**PROBLEM:**
Please transcribe the listing below exactly, but only from the line containing "prematuridade extrema. Segundo" through its last line.

BEGIN DATASET ENTRIES

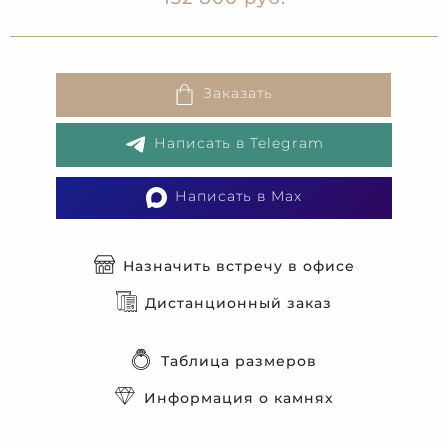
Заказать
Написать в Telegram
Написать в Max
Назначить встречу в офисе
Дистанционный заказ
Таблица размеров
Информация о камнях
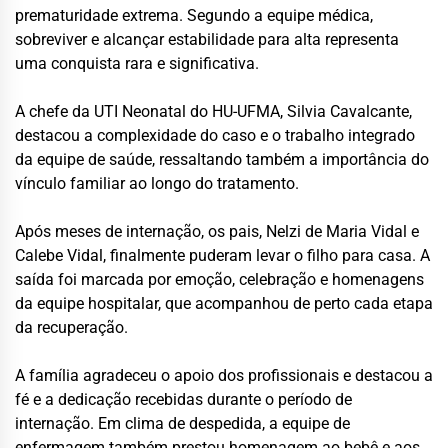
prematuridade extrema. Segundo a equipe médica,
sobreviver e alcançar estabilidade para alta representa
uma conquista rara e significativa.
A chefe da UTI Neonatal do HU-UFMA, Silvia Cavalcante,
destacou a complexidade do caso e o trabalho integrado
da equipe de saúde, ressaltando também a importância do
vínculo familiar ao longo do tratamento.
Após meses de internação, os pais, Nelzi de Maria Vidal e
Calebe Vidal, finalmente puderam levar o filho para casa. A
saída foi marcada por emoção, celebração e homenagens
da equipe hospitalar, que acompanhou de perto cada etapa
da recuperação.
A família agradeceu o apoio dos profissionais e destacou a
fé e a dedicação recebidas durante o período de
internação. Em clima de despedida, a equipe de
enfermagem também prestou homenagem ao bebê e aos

END DATASET ENTRIES

**TASK RESULT:**
prematuridade extrema. Segundo a equipe médica,
sobreviver e alcançar estabilidade para alta representa
uma conquista rara e significativa.
A chefe da UTI Neonatal do HU-UFMA, Silvia Cavalcante,
destacou a complexidade do caso e o trabalho integrado
da equipe de saúde, ressaltando também a importância do
vínculo familiar ao longo do tratamento.
Após meses de internação, os pais, Nelzi de Maria Vidal e
Calebe Vidal, finalmente puderam levar o filho para casa. A
saída foi marcada por emoção, celebração e homenagens
da equipe hospitalar, que acompanhou de perto cada etapa
da recuperação.
A família agradeceu o apoio dos profissionais e destacou a
fé e a dedicação recebidas durante o período de
internação. Em clima de despedida, a equipe de
enfermagem também prestou homenagem ao bebê e aos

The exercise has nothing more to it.